Violating the armistice conditions of June 22, 1940, Hitler claimed Alsace and Moselle, depriving France of any right of sovereignty over these territories. From then on, the ruthless Nazi administration was put in place, crushing any hint of resistance. On August 16, 1940, the expulsion of nearly 280,000 Lorraine residents, some of whom were not of Moselle origin, began. Their businesses were placed under the control of provisional administrators and their property confiscated. Then, on September 21, Gauleiter Joseph BURCKEL, Reich’s Commissioner in Lorraine, made his official entry into METZ; the event was greeted by the Reichspost who put into service the illustrated postmark "Porte des Allemands". The rapid germanization of Lorraine was underway: the French language was banned, and German first names and even surnames were substituted for French first names and surnames. On January 25, 1941, the French names of Moselle localities were replaced by the German names used before 1918.

On August 15, 1940, the whole former French post office of Moselle was incorporated into the Deutsche Reichspost and the German stamps with the effigy of Marshal Hindenburg overprinted "Lothringen" replaced the French stamps. Since not all the offices were regularly supplied, the French stamps remained valid on August 15, 16 and 17, 1940. Because of this and for three days only, mixed frankings composed of German and French stamps were authorized. The post offices were initially provided with temporary German rubber stamps. However, post offices were only gradually supplied and the French postmarks remained in use for some time. However, the largest offices were equipped very early with definitive postmarks. Illustrated postmarks appeared in a number of tourist destinations and were also used for Nazi propaganda at various events. The railways post was also re-established in August 1940, but the definitive railways postmarks did not appear until October 1, 1941.

The German National Socialist Workers' Party (NSDAP) quickly established itself in Lorraine and workers were invited to join the German Labor Front (DAF). From April 23, 1941, 18-year-old Lorrainers were obliged to serve six months in the German Labor Service (RAD). Finally, on August 19, 1942, in Winitza in Ukraine, Hitler and the two Gauleiter Bürckel (Moselle) and Wagner (Alsace) signed the decree instituting compulsory military service for Alsatian-Lorrains: approximately 30,000 men were incorporated into the Wehrmacht and the Waffen SS against their will (“Malgré-Nous”) and 10,000 Lorrainers paid for this forced commitment with their lives.

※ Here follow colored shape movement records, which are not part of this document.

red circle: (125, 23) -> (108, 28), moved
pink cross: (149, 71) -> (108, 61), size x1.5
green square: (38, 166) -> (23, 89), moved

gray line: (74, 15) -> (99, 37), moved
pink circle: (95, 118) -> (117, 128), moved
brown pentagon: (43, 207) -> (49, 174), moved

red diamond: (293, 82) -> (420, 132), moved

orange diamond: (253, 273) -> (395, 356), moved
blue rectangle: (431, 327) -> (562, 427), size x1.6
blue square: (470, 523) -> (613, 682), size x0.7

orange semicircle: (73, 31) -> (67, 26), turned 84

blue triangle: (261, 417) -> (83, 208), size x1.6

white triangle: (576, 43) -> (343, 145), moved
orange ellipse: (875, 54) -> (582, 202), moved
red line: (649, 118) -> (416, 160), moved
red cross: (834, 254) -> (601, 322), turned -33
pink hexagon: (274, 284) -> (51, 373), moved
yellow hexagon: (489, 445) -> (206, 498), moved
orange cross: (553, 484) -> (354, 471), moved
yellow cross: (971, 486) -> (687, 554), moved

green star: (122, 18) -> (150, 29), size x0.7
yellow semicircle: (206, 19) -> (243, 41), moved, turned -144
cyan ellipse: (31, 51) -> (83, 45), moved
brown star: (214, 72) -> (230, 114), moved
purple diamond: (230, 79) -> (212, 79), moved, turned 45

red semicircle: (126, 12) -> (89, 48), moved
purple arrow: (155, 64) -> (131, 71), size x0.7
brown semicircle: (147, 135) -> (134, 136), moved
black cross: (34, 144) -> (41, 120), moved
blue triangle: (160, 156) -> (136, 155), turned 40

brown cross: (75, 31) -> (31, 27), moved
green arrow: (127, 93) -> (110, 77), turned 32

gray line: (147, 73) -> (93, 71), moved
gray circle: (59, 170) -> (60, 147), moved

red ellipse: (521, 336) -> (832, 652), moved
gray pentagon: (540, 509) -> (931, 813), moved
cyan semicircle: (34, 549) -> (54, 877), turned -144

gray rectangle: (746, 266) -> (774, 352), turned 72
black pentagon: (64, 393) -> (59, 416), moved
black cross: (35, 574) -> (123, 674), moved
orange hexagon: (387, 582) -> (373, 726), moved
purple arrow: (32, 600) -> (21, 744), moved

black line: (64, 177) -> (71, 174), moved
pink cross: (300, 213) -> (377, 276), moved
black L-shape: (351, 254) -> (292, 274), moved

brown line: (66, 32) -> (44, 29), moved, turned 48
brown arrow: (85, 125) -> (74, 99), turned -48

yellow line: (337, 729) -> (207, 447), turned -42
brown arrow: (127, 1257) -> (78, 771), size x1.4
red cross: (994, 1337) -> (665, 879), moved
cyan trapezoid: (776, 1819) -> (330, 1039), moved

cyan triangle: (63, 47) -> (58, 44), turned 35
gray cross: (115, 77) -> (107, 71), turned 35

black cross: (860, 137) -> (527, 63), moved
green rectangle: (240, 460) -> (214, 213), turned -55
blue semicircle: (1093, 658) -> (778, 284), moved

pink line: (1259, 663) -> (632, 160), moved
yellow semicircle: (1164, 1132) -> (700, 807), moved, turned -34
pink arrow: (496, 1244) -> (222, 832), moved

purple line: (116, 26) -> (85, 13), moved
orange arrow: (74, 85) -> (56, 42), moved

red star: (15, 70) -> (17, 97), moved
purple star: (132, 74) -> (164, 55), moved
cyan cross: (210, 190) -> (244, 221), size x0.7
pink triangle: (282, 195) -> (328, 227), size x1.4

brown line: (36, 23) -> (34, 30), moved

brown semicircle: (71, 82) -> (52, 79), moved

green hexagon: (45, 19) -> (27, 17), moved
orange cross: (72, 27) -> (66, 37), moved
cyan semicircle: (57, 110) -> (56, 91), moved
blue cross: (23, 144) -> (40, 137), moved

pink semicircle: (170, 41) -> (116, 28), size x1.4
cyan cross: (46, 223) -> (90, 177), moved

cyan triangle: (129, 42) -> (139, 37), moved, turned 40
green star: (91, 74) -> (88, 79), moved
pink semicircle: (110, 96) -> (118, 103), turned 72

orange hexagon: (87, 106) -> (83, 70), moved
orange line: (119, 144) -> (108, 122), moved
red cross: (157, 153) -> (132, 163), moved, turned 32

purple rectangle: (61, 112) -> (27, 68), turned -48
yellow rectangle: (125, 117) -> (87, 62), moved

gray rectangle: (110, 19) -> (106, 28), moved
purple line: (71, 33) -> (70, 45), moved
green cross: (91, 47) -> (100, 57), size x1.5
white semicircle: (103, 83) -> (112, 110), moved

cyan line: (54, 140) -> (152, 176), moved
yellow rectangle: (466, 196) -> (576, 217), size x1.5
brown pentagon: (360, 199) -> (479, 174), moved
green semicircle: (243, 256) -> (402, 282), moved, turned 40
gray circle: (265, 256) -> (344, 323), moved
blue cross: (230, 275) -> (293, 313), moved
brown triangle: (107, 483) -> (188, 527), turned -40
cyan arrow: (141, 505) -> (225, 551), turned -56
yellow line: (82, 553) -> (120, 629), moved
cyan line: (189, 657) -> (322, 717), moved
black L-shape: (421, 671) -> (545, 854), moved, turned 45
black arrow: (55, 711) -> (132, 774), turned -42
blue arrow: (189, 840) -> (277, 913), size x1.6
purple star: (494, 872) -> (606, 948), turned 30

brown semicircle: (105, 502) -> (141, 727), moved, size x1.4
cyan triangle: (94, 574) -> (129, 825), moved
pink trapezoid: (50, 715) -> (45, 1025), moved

All these events have left an indelible mark on Moselle philately and marcophily of that time. This book remains an indispensable reference for those interested in the postal history of this period. Volume 1 contains a historical overview, then the directory of French and German names of post offices, the catalog of date postmarks by offices, as well as a catalog of registration and declared value labels.

Volume 2 contains a study of "Lothringen" stamps and postal stationery, French and German postal tariffs, a nomenclature of railways postmarks by railroad lines, service mail, various marks and franking stamps, franking machine inprints (EMA), mail censorship, American army post offices in Moselle in 1944-45, as well as the stamps of the liberation of Metz and Forbach.